## WORK ITEM
Find the string "preso" in the records. Copy every line it appears in.

## INPUT DATA
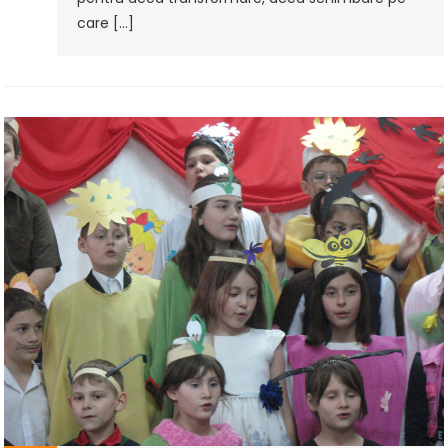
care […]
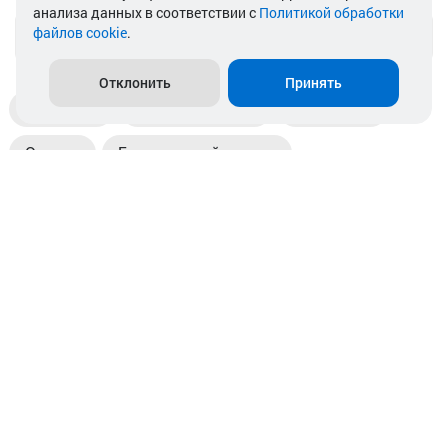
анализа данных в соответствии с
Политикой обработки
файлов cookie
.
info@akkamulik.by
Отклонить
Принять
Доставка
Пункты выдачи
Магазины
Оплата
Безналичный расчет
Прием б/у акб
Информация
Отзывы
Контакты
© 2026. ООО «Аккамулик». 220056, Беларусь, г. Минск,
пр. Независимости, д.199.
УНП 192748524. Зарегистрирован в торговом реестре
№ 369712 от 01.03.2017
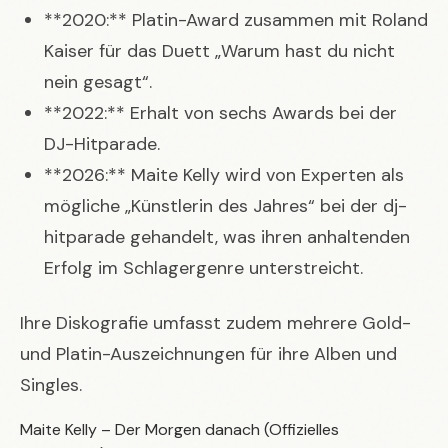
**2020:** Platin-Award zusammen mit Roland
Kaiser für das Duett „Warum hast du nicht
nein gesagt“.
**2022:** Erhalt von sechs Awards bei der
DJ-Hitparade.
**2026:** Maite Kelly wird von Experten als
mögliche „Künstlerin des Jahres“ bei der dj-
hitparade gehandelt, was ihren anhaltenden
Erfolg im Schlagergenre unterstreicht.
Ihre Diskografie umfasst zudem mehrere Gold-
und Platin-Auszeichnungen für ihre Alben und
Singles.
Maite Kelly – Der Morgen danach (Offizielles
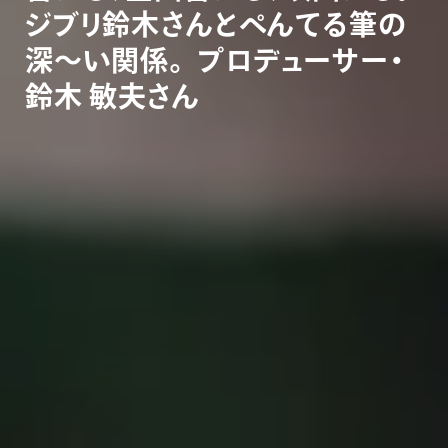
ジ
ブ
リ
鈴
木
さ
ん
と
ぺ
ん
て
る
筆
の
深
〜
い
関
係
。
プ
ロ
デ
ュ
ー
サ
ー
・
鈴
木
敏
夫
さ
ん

* * *

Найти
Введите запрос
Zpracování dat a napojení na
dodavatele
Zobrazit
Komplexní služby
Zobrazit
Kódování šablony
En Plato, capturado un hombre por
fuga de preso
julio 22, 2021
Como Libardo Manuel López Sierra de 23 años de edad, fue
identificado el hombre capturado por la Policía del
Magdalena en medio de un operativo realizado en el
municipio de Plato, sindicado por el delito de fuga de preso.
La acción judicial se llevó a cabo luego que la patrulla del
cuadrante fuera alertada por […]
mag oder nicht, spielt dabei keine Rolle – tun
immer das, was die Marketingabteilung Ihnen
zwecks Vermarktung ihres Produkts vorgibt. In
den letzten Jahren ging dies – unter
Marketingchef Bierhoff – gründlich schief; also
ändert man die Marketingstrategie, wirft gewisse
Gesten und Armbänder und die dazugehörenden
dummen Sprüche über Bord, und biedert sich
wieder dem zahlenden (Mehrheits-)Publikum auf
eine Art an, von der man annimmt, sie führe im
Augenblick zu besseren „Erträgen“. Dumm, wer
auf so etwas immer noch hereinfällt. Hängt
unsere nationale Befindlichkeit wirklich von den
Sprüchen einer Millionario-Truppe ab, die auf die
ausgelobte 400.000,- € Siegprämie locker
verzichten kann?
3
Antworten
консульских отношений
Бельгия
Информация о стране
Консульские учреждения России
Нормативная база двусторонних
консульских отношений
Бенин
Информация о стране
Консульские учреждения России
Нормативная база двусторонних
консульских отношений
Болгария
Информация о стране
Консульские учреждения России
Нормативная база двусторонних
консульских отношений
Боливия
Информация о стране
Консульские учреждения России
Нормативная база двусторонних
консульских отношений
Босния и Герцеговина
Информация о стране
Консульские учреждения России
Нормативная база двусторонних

## RESPONSE AREA
fuga de preso
municipio de Plato, sindicado por el delito de fuga de preso.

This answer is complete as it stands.